The number of ransomware attacks seems to grow in the age of modern technology, and the healthcare sector is no exemption from it. A recent cyber attack resulted in the threat actor accessing the private data of millions of dental patients.
Ransomware Attack on MCNA
Personal and sensitive data was stolen in the recent ransomware attack against Managed Care of North America (MCNA). The hacker group managed to steal copies of patient information from February 26th to March 7th, 2023.
Information such as addresses, driver's licenses, insurance data, and Social Security numbers were included in the theft. According to Engadget, some of the data belonged to people associated with the patients such as parents, guardians, and guarantors.
While MCNA has not revealed who was behind the attack on 8.9 million of its clients, reports say that the LockBit ransomware group is the perpetrator, as they have already taken credit for it along with their demands and proof.
The hacker group demanded $10 million for ransom, which they claimed the MCNA refused to pay. This resulted in the hacker group publishing the stolen files. Samples have been taken from the said data, which was 700 GB worth, which proves that it was genuine.
In response to the attack, the dental insurer offered the affected clients a year of credit monitoring services for free. It also advised the customers to look out for unusual activities in their accounts and protect their personal information.

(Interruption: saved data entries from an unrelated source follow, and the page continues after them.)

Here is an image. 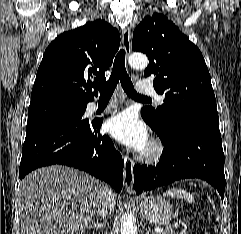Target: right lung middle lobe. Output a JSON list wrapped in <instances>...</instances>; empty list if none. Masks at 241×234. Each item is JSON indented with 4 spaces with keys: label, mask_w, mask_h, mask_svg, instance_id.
Segmentation results:
<instances>
[{
    "label": "right lung middle lobe",
    "mask_w": 241,
    "mask_h": 234,
    "mask_svg": "<svg viewBox=\"0 0 241 234\" xmlns=\"http://www.w3.org/2000/svg\"><path fill=\"white\" fill-rule=\"evenodd\" d=\"M87 104L51 101L30 105L28 121L41 118L77 116L85 112Z\"/></svg>",
    "instance_id": "dd1d6c3e"
}]
</instances>
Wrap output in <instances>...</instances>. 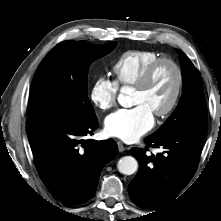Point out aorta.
<instances>
[{
    "label": "aorta",
    "mask_w": 221,
    "mask_h": 221,
    "mask_svg": "<svg viewBox=\"0 0 221 221\" xmlns=\"http://www.w3.org/2000/svg\"><path fill=\"white\" fill-rule=\"evenodd\" d=\"M125 92L123 91L119 97L118 101L122 106H125ZM118 171L124 175H132L138 169V162L132 156H124L117 163Z\"/></svg>",
    "instance_id": "1"
}]
</instances>
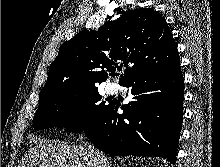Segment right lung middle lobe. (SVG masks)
<instances>
[{
	"instance_id": "right-lung-middle-lobe-1",
	"label": "right lung middle lobe",
	"mask_w": 220,
	"mask_h": 167,
	"mask_svg": "<svg viewBox=\"0 0 220 167\" xmlns=\"http://www.w3.org/2000/svg\"><path fill=\"white\" fill-rule=\"evenodd\" d=\"M97 87H85L61 91L41 101L36 112L33 128H67L71 132H82L89 128L108 105L101 100Z\"/></svg>"
}]
</instances>
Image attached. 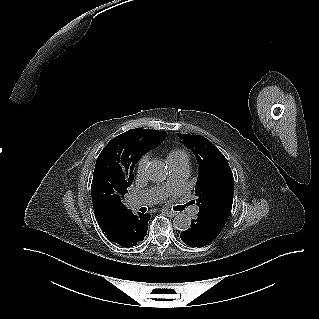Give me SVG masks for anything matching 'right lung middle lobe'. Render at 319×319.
<instances>
[{"instance_id":"obj_1","label":"right lung middle lobe","mask_w":319,"mask_h":319,"mask_svg":"<svg viewBox=\"0 0 319 319\" xmlns=\"http://www.w3.org/2000/svg\"><path fill=\"white\" fill-rule=\"evenodd\" d=\"M140 157L127 145L110 141L96 161L91 185L94 211L122 205Z\"/></svg>"}]
</instances>
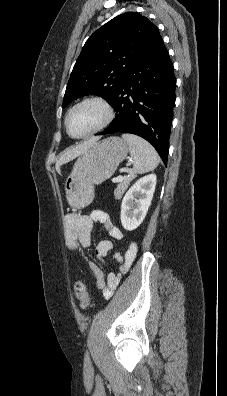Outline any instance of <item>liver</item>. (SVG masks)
<instances>
[{
	"label": "liver",
	"mask_w": 227,
	"mask_h": 396,
	"mask_svg": "<svg viewBox=\"0 0 227 396\" xmlns=\"http://www.w3.org/2000/svg\"><path fill=\"white\" fill-rule=\"evenodd\" d=\"M98 139L97 138H93L90 140H87L81 144H79L78 146L72 148L71 150H68L67 152H65L60 158L59 160L56 162V170L58 172H60V166L62 164H65L73 159H75L76 157H78L79 155H81L83 152H85L91 145H93Z\"/></svg>",
	"instance_id": "liver-1"
}]
</instances>
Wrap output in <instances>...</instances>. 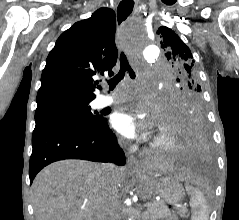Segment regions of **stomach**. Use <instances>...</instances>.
Segmentation results:
<instances>
[{"mask_svg":"<svg viewBox=\"0 0 239 220\" xmlns=\"http://www.w3.org/2000/svg\"><path fill=\"white\" fill-rule=\"evenodd\" d=\"M140 186H151V191L168 203H178L185 195L184 188L177 178H154V183H140ZM144 192V191H140ZM166 210H181V205H166ZM184 212H164V220H182Z\"/></svg>","mask_w":239,"mask_h":220,"instance_id":"0dacf381","label":"stomach"}]
</instances>
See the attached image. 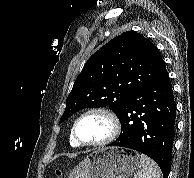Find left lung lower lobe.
<instances>
[{
    "label": "left lung lower lobe",
    "mask_w": 194,
    "mask_h": 178,
    "mask_svg": "<svg viewBox=\"0 0 194 178\" xmlns=\"http://www.w3.org/2000/svg\"><path fill=\"white\" fill-rule=\"evenodd\" d=\"M122 133L109 146L129 148L151 157L163 178L171 169L176 102L166 68L155 79L129 95L116 112Z\"/></svg>",
    "instance_id": "1"
}]
</instances>
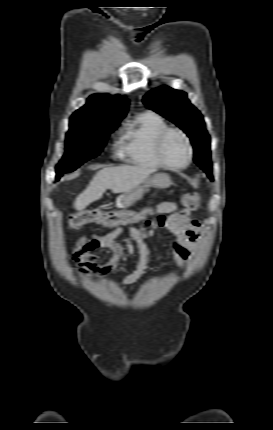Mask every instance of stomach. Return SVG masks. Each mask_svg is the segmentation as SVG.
I'll return each mask as SVG.
<instances>
[{
	"label": "stomach",
	"mask_w": 273,
	"mask_h": 430,
	"mask_svg": "<svg viewBox=\"0 0 273 430\" xmlns=\"http://www.w3.org/2000/svg\"><path fill=\"white\" fill-rule=\"evenodd\" d=\"M170 185H172V181L168 174L152 173L142 183L121 195V203H117V206L124 208L131 206L135 201L141 199L143 194L148 191L151 186L156 188H168Z\"/></svg>",
	"instance_id": "0dacf381"
}]
</instances>
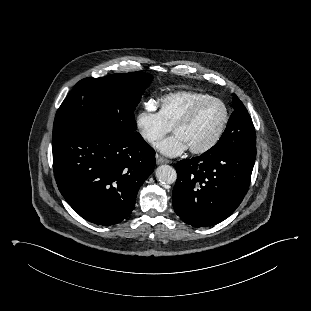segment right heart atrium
I'll use <instances>...</instances> for the list:
<instances>
[{
    "label": "right heart atrium",
    "instance_id": "obj_1",
    "mask_svg": "<svg viewBox=\"0 0 311 311\" xmlns=\"http://www.w3.org/2000/svg\"><path fill=\"white\" fill-rule=\"evenodd\" d=\"M135 126L140 137L149 145L157 143L171 127L162 119L153 101H148L135 116Z\"/></svg>",
    "mask_w": 311,
    "mask_h": 311
}]
</instances>
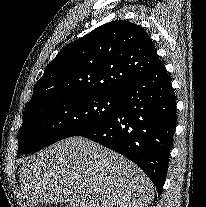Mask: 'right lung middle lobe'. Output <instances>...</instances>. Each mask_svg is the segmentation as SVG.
Returning a JSON list of instances; mask_svg holds the SVG:
<instances>
[{
  "mask_svg": "<svg viewBox=\"0 0 206 207\" xmlns=\"http://www.w3.org/2000/svg\"><path fill=\"white\" fill-rule=\"evenodd\" d=\"M119 94L55 98L25 110L18 132V153L38 151L61 139L77 136L113 115Z\"/></svg>",
  "mask_w": 206,
  "mask_h": 207,
  "instance_id": "right-lung-middle-lobe-1",
  "label": "right lung middle lobe"
}]
</instances>
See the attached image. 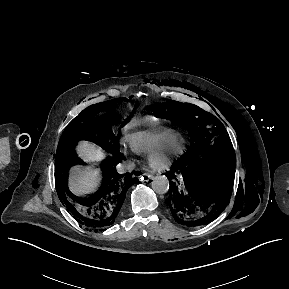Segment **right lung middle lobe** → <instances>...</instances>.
Here are the masks:
<instances>
[{"label":"right lung middle lobe","mask_w":289,"mask_h":289,"mask_svg":"<svg viewBox=\"0 0 289 289\" xmlns=\"http://www.w3.org/2000/svg\"><path fill=\"white\" fill-rule=\"evenodd\" d=\"M127 99H113L92 105L84 109L65 128L57 147L55 157V175L61 178L70 168L69 155L74 153V145L80 140L92 141L102 148H109V139L115 134L111 131L114 118L111 112L104 113L109 106Z\"/></svg>","instance_id":"dd1d6c3e"}]
</instances>
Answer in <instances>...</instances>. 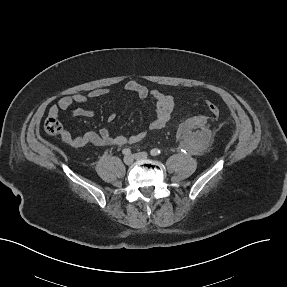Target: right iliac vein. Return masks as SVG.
<instances>
[{
    "label": "right iliac vein",
    "instance_id": "1",
    "mask_svg": "<svg viewBox=\"0 0 287 287\" xmlns=\"http://www.w3.org/2000/svg\"><path fill=\"white\" fill-rule=\"evenodd\" d=\"M123 161L126 165H131L134 161V158L131 155H126Z\"/></svg>",
    "mask_w": 287,
    "mask_h": 287
}]
</instances>
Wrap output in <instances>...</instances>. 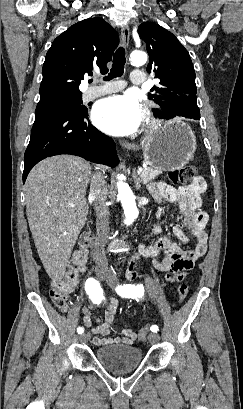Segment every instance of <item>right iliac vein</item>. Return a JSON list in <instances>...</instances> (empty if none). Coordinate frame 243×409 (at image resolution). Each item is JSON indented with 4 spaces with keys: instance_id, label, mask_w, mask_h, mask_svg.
I'll use <instances>...</instances> for the list:
<instances>
[{
    "instance_id": "right-iliac-vein-1",
    "label": "right iliac vein",
    "mask_w": 243,
    "mask_h": 409,
    "mask_svg": "<svg viewBox=\"0 0 243 409\" xmlns=\"http://www.w3.org/2000/svg\"><path fill=\"white\" fill-rule=\"evenodd\" d=\"M96 275H97V278L99 279V280H105L106 278H107V274L105 273V272H103V271H98L97 273H96ZM90 333H88V332H85V333H83L81 336H80V340L82 341V342H88L89 341V339H90Z\"/></svg>"
}]
</instances>
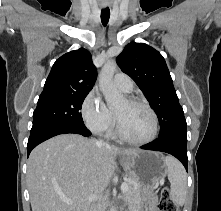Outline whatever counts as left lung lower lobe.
<instances>
[{
    "mask_svg": "<svg viewBox=\"0 0 221 211\" xmlns=\"http://www.w3.org/2000/svg\"><path fill=\"white\" fill-rule=\"evenodd\" d=\"M145 150L166 152L176 157L187 170V134L186 129L176 130L160 136L155 141L141 147Z\"/></svg>",
    "mask_w": 221,
    "mask_h": 211,
    "instance_id": "obj_1",
    "label": "left lung lower lobe"
}]
</instances>
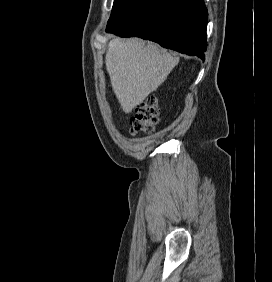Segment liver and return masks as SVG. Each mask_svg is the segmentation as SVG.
<instances>
[{
    "label": "liver",
    "mask_w": 272,
    "mask_h": 282,
    "mask_svg": "<svg viewBox=\"0 0 272 282\" xmlns=\"http://www.w3.org/2000/svg\"><path fill=\"white\" fill-rule=\"evenodd\" d=\"M179 58L154 43L112 39L105 57L113 91L125 113L141 104L178 64Z\"/></svg>",
    "instance_id": "1"
}]
</instances>
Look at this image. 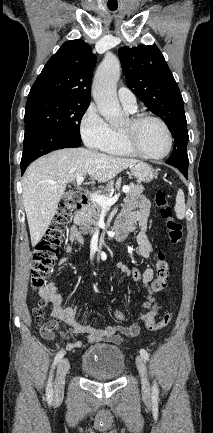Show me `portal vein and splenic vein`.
Returning <instances> with one entry per match:
<instances>
[{
  "label": "portal vein and splenic vein",
  "instance_id": "portal-vein-and-splenic-vein-1",
  "mask_svg": "<svg viewBox=\"0 0 213 433\" xmlns=\"http://www.w3.org/2000/svg\"><path fill=\"white\" fill-rule=\"evenodd\" d=\"M83 181H84L83 176H79L76 178L77 185H81L83 183ZM129 190H130L129 186H123L122 187L123 193H128ZM119 196H120V193L115 194L113 197H106V196L101 195V194L90 193V198L93 201L100 204L103 208H108V207L112 206L113 204H115L117 202Z\"/></svg>",
  "mask_w": 213,
  "mask_h": 433
}]
</instances>
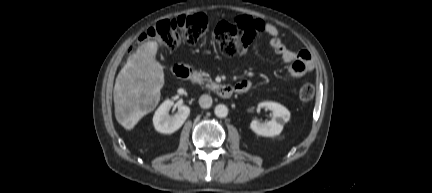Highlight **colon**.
Segmentation results:
<instances>
[{"label":"colon","mask_w":432,"mask_h":193,"mask_svg":"<svg viewBox=\"0 0 432 193\" xmlns=\"http://www.w3.org/2000/svg\"><path fill=\"white\" fill-rule=\"evenodd\" d=\"M208 26L204 14L183 15L175 19L159 21L149 27L139 38L153 40L161 47L175 49L185 43L196 44L206 33ZM253 32L244 23L220 22L213 30V38L222 54L234 56L244 50L253 39ZM315 87L306 83L299 90V97L307 102L313 99Z\"/></svg>","instance_id":"obj_1"}]
</instances>
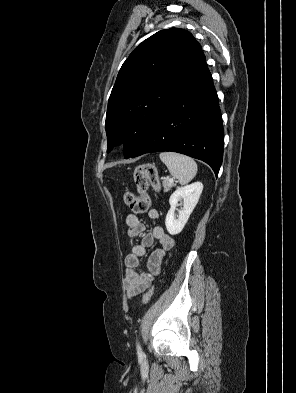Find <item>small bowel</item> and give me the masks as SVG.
<instances>
[{"label": "small bowel", "mask_w": 296, "mask_h": 393, "mask_svg": "<svg viewBox=\"0 0 296 393\" xmlns=\"http://www.w3.org/2000/svg\"><path fill=\"white\" fill-rule=\"evenodd\" d=\"M147 215L151 220H156L159 217L158 211L154 208L149 209ZM126 225L129 237H141V244L134 245L131 253L125 257L126 277L124 285L127 296L134 298L145 292L150 287L154 277L160 273L163 258L166 252L173 247L174 241L161 226H155L150 232H146L145 226L135 213H129L126 216ZM155 241H158L161 247L150 254L147 261V270H140V260L144 256L146 248L151 247Z\"/></svg>", "instance_id": "obj_1"}]
</instances>
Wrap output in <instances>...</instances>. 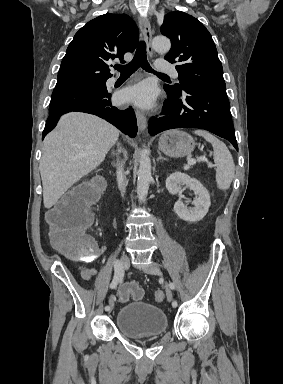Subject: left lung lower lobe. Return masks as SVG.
<instances>
[{
	"label": "left lung lower lobe",
	"mask_w": 283,
	"mask_h": 384,
	"mask_svg": "<svg viewBox=\"0 0 283 384\" xmlns=\"http://www.w3.org/2000/svg\"><path fill=\"white\" fill-rule=\"evenodd\" d=\"M166 92L161 116L148 124L150 135L173 128H200L227 139L238 150L226 88L181 84L179 91Z\"/></svg>",
	"instance_id": "obj_1"
}]
</instances>
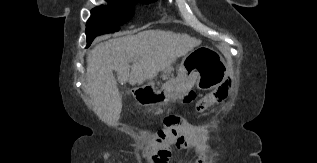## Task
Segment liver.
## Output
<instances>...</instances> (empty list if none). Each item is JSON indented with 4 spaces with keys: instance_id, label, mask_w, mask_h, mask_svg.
<instances>
[{
    "instance_id": "1",
    "label": "liver",
    "mask_w": 317,
    "mask_h": 163,
    "mask_svg": "<svg viewBox=\"0 0 317 163\" xmlns=\"http://www.w3.org/2000/svg\"><path fill=\"white\" fill-rule=\"evenodd\" d=\"M200 44L201 40L187 34L164 30L98 43L86 59L88 93L96 115L109 126H116L120 119L122 96L114 71L121 82L142 85Z\"/></svg>"
}]
</instances>
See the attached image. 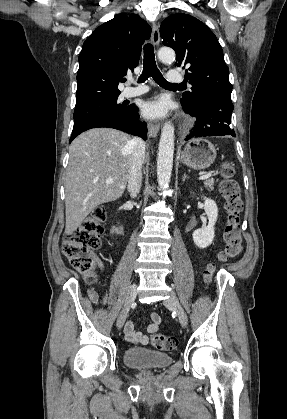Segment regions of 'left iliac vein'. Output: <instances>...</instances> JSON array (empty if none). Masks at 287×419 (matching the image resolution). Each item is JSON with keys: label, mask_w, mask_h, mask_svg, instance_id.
Here are the masks:
<instances>
[{"label": "left iliac vein", "mask_w": 287, "mask_h": 419, "mask_svg": "<svg viewBox=\"0 0 287 419\" xmlns=\"http://www.w3.org/2000/svg\"><path fill=\"white\" fill-rule=\"evenodd\" d=\"M163 303L166 307L173 309L177 313L181 326L186 327L188 323V318L176 294L172 292L169 298L165 299Z\"/></svg>", "instance_id": "4c4485c4"}]
</instances>
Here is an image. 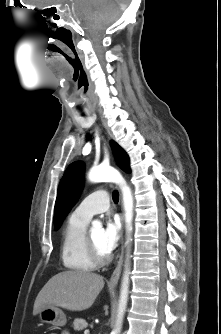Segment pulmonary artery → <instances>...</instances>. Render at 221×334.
Here are the masks:
<instances>
[{
  "label": "pulmonary artery",
  "instance_id": "1",
  "mask_svg": "<svg viewBox=\"0 0 221 334\" xmlns=\"http://www.w3.org/2000/svg\"><path fill=\"white\" fill-rule=\"evenodd\" d=\"M110 206L109 194L99 189L84 198L74 209L73 214L83 220L89 221L95 214L106 211Z\"/></svg>",
  "mask_w": 221,
  "mask_h": 334
}]
</instances>
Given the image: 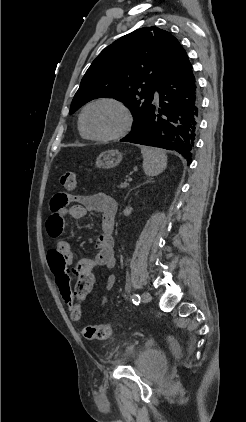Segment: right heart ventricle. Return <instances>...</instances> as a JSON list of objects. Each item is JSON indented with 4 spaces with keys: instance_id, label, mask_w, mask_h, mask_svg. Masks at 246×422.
Masks as SVG:
<instances>
[{
    "instance_id": "right-heart-ventricle-1",
    "label": "right heart ventricle",
    "mask_w": 246,
    "mask_h": 422,
    "mask_svg": "<svg viewBox=\"0 0 246 422\" xmlns=\"http://www.w3.org/2000/svg\"><path fill=\"white\" fill-rule=\"evenodd\" d=\"M79 133H80L81 137L86 138L85 135L82 133L80 127H79Z\"/></svg>"
}]
</instances>
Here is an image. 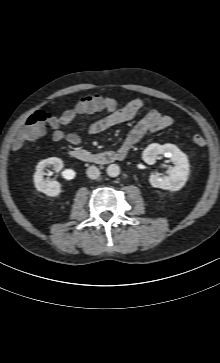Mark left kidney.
Returning <instances> with one entry per match:
<instances>
[{"label":"left kidney","instance_id":"obj_1","mask_svg":"<svg viewBox=\"0 0 220 363\" xmlns=\"http://www.w3.org/2000/svg\"><path fill=\"white\" fill-rule=\"evenodd\" d=\"M159 154L170 157V161L174 164L168 176L157 177L152 174L149 182L153 187L165 190L177 191L181 189L187 181L189 175V161L187 156L173 144L159 145L150 144L142 154L143 160L152 165L155 163Z\"/></svg>","mask_w":220,"mask_h":363}]
</instances>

Since the MCNA is the largest insurer for government-backed plans which includes partners in New York and other unions, the incident is now the largest data breach so far this year with millions affected by the cyber attack.
The dental insurer has already hired a third-party forensic firm to investigate the incident further and assist in resolving matters in its aftermath, while also stating in their notice that they have discovered certain systems in their network that have been infected with malicious code.
Read Also: Worried About Phishing Scams, Email Attacks? 8 Warning Signs You're in Danger, 4 Ways to Stop It
What Can You Do If Your Data Was Stolen?
There are many steps that you can take to reduce or prevent threat actors from using them for fraudulent activities. If you are among the 8.9 million affected clients and you do take the complimentary credit monitoring services, you should still take measures on your own.
The first thing you should do is change the passwords of important accounts. Although digital accounts were not among the data that was stolen, it is still possible for the threat actors to breach them based on your personal data that was stolen.
If you can, you should also try signing up for identity theft protection services, especially since the data stolen involved a lot of identification data such as driver's licenses, addresses, and Social Security numbers.
Since telephone numbers and email addresses were also stolen during the breach, you will have to be vigilant when it comes to phishing scams. It could come in the form of emails with suspicious internet links or phone calls asking for private and personal information.